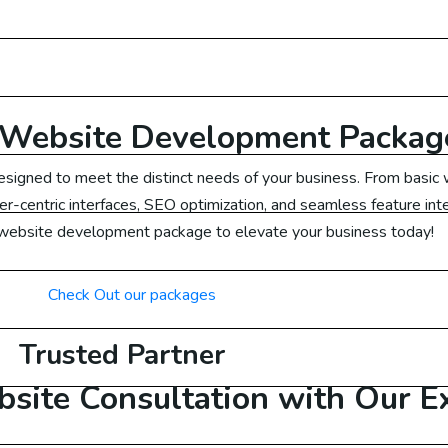
ail Marketing US
ail Marketing Canada
ail Marketing UK
Website Development Packag
esigned to meet the distinct needs of your business. From bas
ail Marketing Dubai
ser-centric interfaces, SEO optimization, and seamless feature int
 website development package to elevate your business today!
ail Marketing Malaysia
Check Out our packages
ail Marketing Germany
Trusted Partner
Ads
site Consultation with Our E
ogle Ads Australia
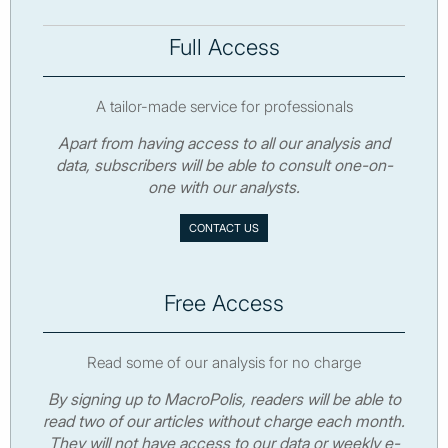
Full Access
A tailor-made service for professionals
Apart from having access to all our analysis and
data, subscribers will be able to consult one-on-
one with our analysts.
CONTACT US
Free Access
Read some of our analysis for no charge
By signing up to MacroPolis, readers will be able to
read two of our articles without charge each month.
They will not have access to our data or weekly e-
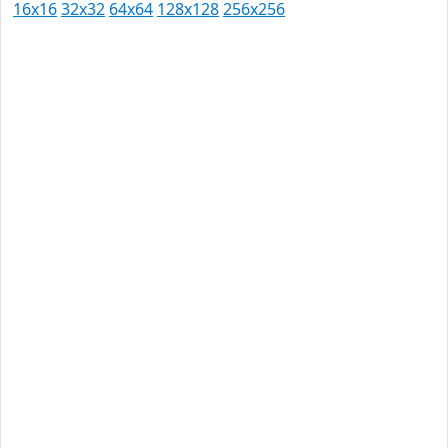
16x16
32x32
64x64
128x128
256x256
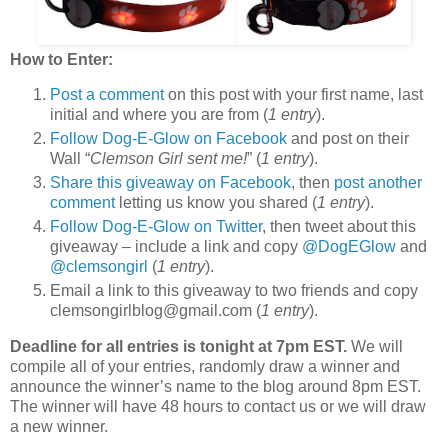
How to Enter:
Post a comment
on this post with your first name, last
initial and where you are from (
1 entry
).
Follow Dog-E-Glow on Facebook
and post on their
Wall “
Clemson Girl sent me!
” (
1 entry
).
Share this giveaway on Facebook
, then
post another
comment
letting us know you shared (
1 entry
).
Follow Dog-E-Glow on Twitter
, then tweet about this
giveaway – include a link and copy
@DogEGlow
and
@clemsongirl
(
1 entry
).
Email a link to this giveaway to two friends and copy
clemsongirlblog@gmail.com (
1 entry
).
Deadline for all entries is tonight at 7pm EST.
We will
compile all of your entries, randomly draw a winner and
announce the winner’s name to the blog around 8pm EST.
The winner will have 48 hours to contact us or we will draw
a new winner.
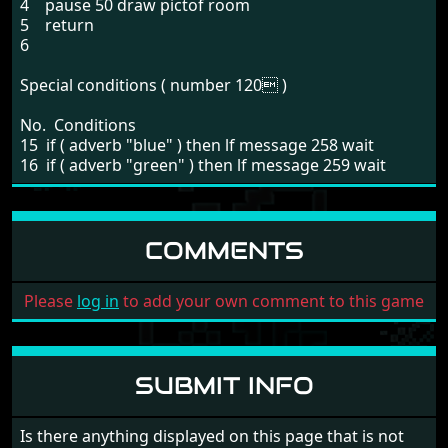
4 pause 50 draw pictof room
5 return
6
Special conditions ( number 120 )
No. Conditions
15 if ( adverb "blue" ) then lf message 258 wait
16 if ( adverb "green" ) then lf message 259 wait
COMMENTS
Please
log in
to add your own comment to this game
SUBMIT INFO
Is there anything displayed on this page that is not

● **WHAT THE TASK REQUIRES**
Each record above should be repeated exactly, please, without pictures.

● **REPLY TO THE EXERCISE**
ail Marketing US
ail Marketing Canada
ail Marketing UK
Website Development Packag
esigned to meet the distinct needs of your business. From bas
ail Marketing Dubai
ser-centric interfaces, SEO optimization, and seamless feature int
 website development package to elevate your business today!
ail Marketing Malaysia
Check Out our packages
ail Marketing Germany
Trusted Partner
Ads
site Consultation with Our E
ogle Ads Australia
Full Access
A tailor-made service for professionals
Apart from having access to all our analysis and
data, subscribers will be able to consult one-on-
one with our analysts.
CONTACT US
Free Access
Read some of our analysis for no charge
By signing up to MacroPolis, readers will be able to
read two of our articles without charge each month.
They will not have access to our data or weekly e-
16x16
32x32
64x64
128x128
256x256
How to Enter:
Post a comment
on this post with your first name, last
initial and where you are from (
1 entry
).
Follow Dog-E-Glow on Facebook
and post on their
Wall “
Clemson Girl sent me!
” (
1 entry
).
Share this giveaway on Facebook
, then
post another
comment
letting us know you shared (
1 entry
).
Follow Dog-E-Glow on Twitter
, then tweet about this
giveaway – include a link and copy
@DogEGlow
and
@clemsongirl
(
1 entry
).
Email a link to this giveaway to two friends and copy
clemsongirlblog@gmail.com (
1 entry
).
Deadline for all entries is tonight at 7pm EST.
We will
compile all of your entries, randomly draw a winner and
announce the winner’s name to the blog around 8pm EST.
The winner will have 48 hours to contact us or we will draw
a new winner.
4 pause 50 draw pictof room
5 return
6
Special conditions ( number 120 )
No. Conditions
15 if ( adverb "blue" ) then lf message 258 wait
16 if ( adverb "green" ) then lf message 259 wait
COMMENTS
Please
log in
to add your own comment to this game
SUBMIT INFO
Is there anything displayed on this page that is not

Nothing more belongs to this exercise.